Acreditamos que somos a imagem de D-s, livres como Ele é livre, criativos como Ele é criativo. Existimos em uma escala infinitamente menor e mais limitada com certeza, mas ainda somos o único ponto em toda a expansão ecoante do espaço onde o universo se torna consciente de si mesmo, a única forma de vida capaz de moldar seu próprio destino: escolhendo, portanto, livre, portanto, responsável. O judaísmo é o chamado de D-s para a responsabilidade.

O que significa:  você não se verá como uma vítima. Não acredite como os gregos que o destino é cego e inexorável, que nosso destino uma vez revelado pelo oráculo de Delfos, já foi selado antes de nascermos, que como Laio e Édipo estamos fadados, por mais que tentemos escapar das amarras Do destino. Essa é uma visão trágica da condição humana. Até certo ponto, foi compartilhado de maneiras diferentes por Spinoza, Marx e Freud, o grande triunvirato dos judeus de ascendência que rejeitaram o judaísmo e todas as suas obras.

Em vez disso, como Viktor Frankl, sobrevivente de Auschwitz, e Aaron T. Beck, cofundador da terapia cognitivo-comportamental, acreditamos que não somos definidos pelo que nos acontece, mas sim pela maneira como respondemos ao que nos acontece. Isso em si é determinado pela forma como interpretamos o que nos acontece. Se mudarmos a maneira como pensamos – o que podemos, por causa da plasticidade do cérebro – então podemos mudar a maneira como nos sentimos e agimos. O destino nunca é final. Pode haver algo como um decreto maligno, mas a penitência, a oração e a caridade podem evitá-lo. E o que não podemos fazer sozinhos, podemos fazer juntos, pois acreditamos que “não é bom para o homem ficar sozinho”. (Gen. 2:18)
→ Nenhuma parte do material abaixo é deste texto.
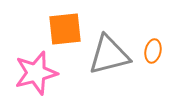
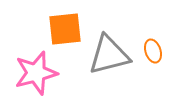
orange ellipse: rotated 30 degrees counterclockwise
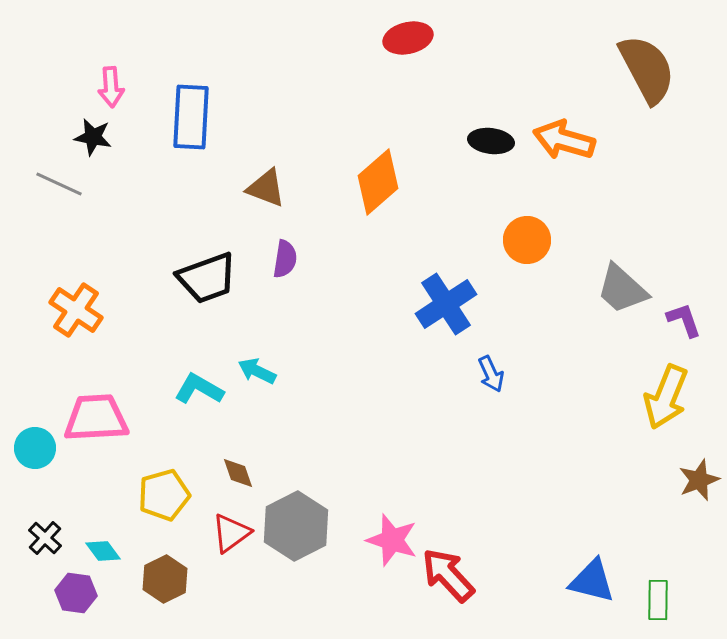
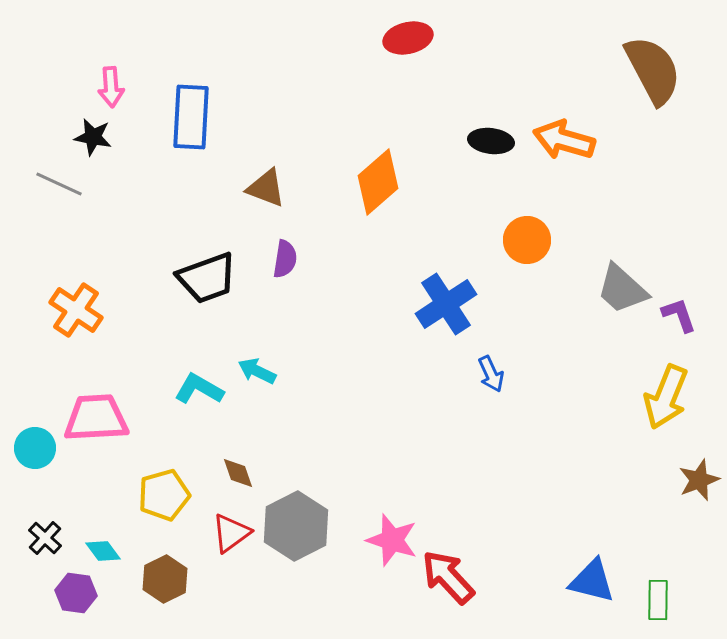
brown semicircle: moved 6 px right, 1 px down
purple L-shape: moved 5 px left, 5 px up
red arrow: moved 2 px down
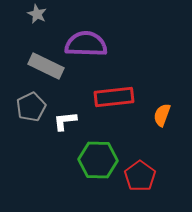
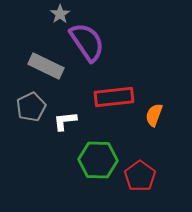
gray star: moved 23 px right; rotated 12 degrees clockwise
purple semicircle: moved 1 px right, 2 px up; rotated 54 degrees clockwise
orange semicircle: moved 8 px left
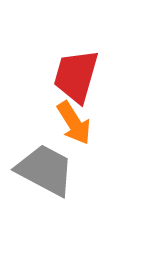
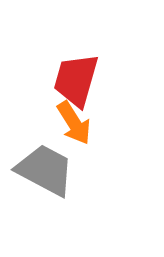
red trapezoid: moved 4 px down
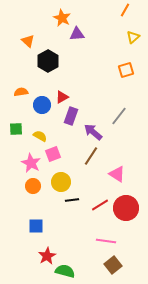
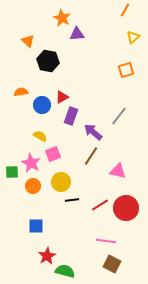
black hexagon: rotated 20 degrees counterclockwise
green square: moved 4 px left, 43 px down
pink triangle: moved 1 px right, 3 px up; rotated 18 degrees counterclockwise
brown square: moved 1 px left, 1 px up; rotated 24 degrees counterclockwise
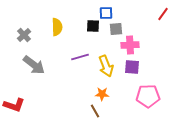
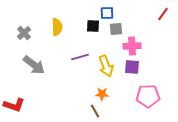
blue square: moved 1 px right
gray cross: moved 2 px up
pink cross: moved 2 px right, 1 px down
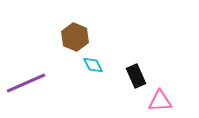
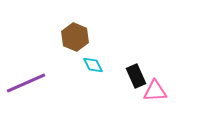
pink triangle: moved 5 px left, 10 px up
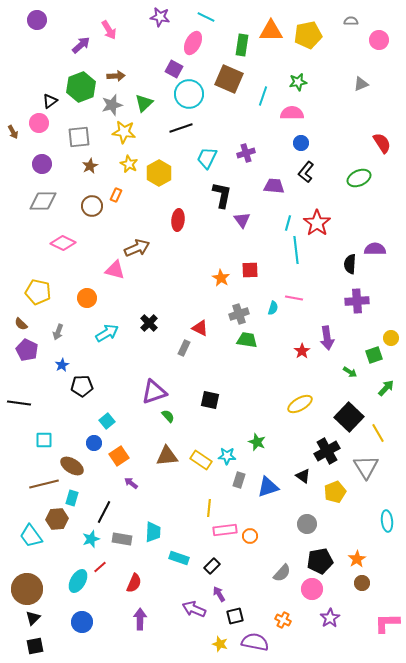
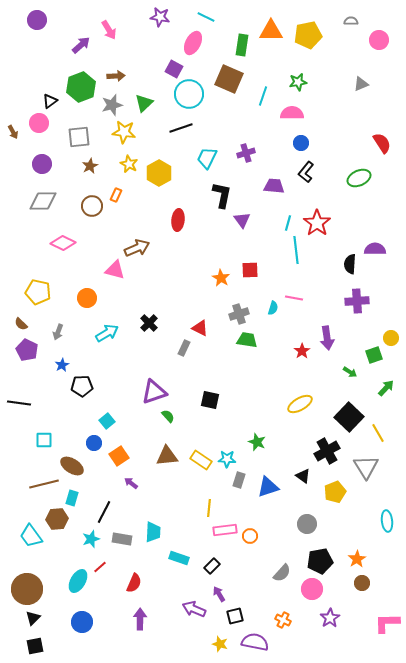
cyan star at (227, 456): moved 3 px down
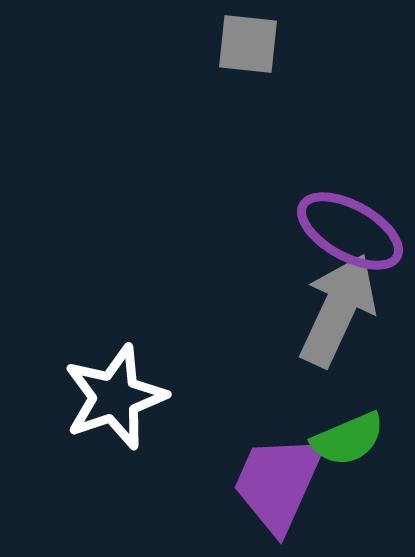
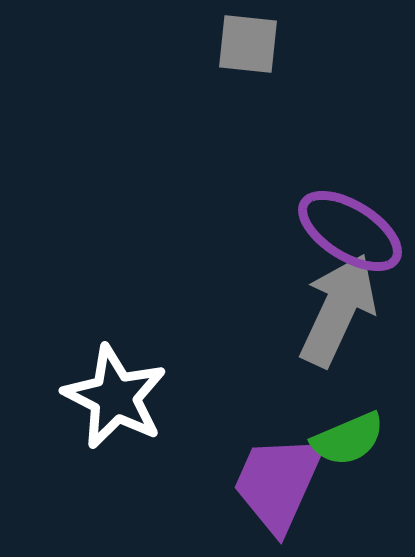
purple ellipse: rotated 3 degrees clockwise
white star: rotated 26 degrees counterclockwise
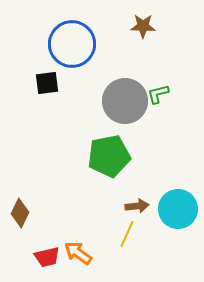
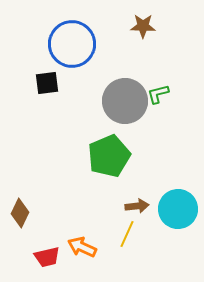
green pentagon: rotated 12 degrees counterclockwise
orange arrow: moved 4 px right, 6 px up; rotated 12 degrees counterclockwise
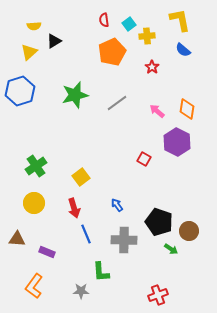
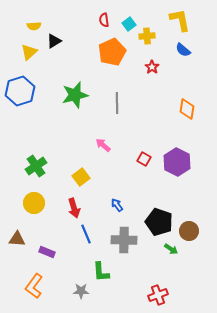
gray line: rotated 55 degrees counterclockwise
pink arrow: moved 54 px left, 34 px down
purple hexagon: moved 20 px down
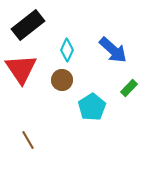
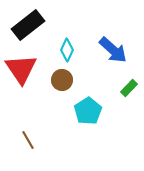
cyan pentagon: moved 4 px left, 4 px down
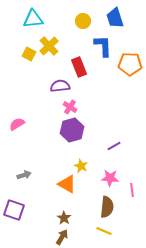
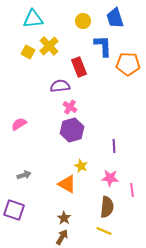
yellow square: moved 1 px left, 2 px up
orange pentagon: moved 2 px left
pink semicircle: moved 2 px right
purple line: rotated 64 degrees counterclockwise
Assim, os judeus desenvolveram uma moralidade de culpa no lugar do que os gregos tinham, uma moralidade de vergonha. A moralidade da culpa faz uma distinção nítida entre a pessoa e o ato, entre o pecador e o pecado. Porque não somos totalmente definidos pelo que fazemos, há um âmago dentro de nós que permanece intacto – “Meu D-s, a alma que me deste é pura” – para que qualquer mal que tenhamos feito, possamos nos arrepender e ser perdoados. Isso cria uma linguagem de esperança, a única força forte o suficiente para derrotar uma cultura de desespero.

É essa força de esperança, nascida sempre que o amor e o perdão de D-s dão origem à liberdade e responsabilidade humanas, que fez do Judaísmo a força moral que sempre foi para aqueles que têm mente e coração abertos. Mas essa esperança, diz Moisés com uma paixão que ainda nos queima sempre que a pisamos de novo, não acontece por acaso. Tem que ser trabalhado e conquistado. A única maneira de conseguir isso é não culpando a D-s. Ele não é corrupto. O defeito está em nós, Seus filhos. Se buscamos um mundo melhor, devemos criá-lo. D-s nos ensina, nos inspira, nos perdoa quando falhamos e nos levanta quando caímos, mas devemos fazer isso. Não é o que D-s faz por nós que nos transforma; é o que fazemos para D-s.

Os primeiros humanos perderam o paraíso quando procuraram se esconder da responsabilidade. Só a recuperaremos se aceitarmos a responsabilidade e nos tornarmos uma nação de líderes, cada um respeitando e abrindo espaço para aqueles que não são como nós. As pessoas não gostam de pessoas que as lembram de suas responsabilidades. Essa é uma das razões (não a única, com certeza) para a judeofobia através dos tempos. Mas não somos definidos por aqueles que não gostam de nós. Ser judeu é definido por Aquele que nos ama.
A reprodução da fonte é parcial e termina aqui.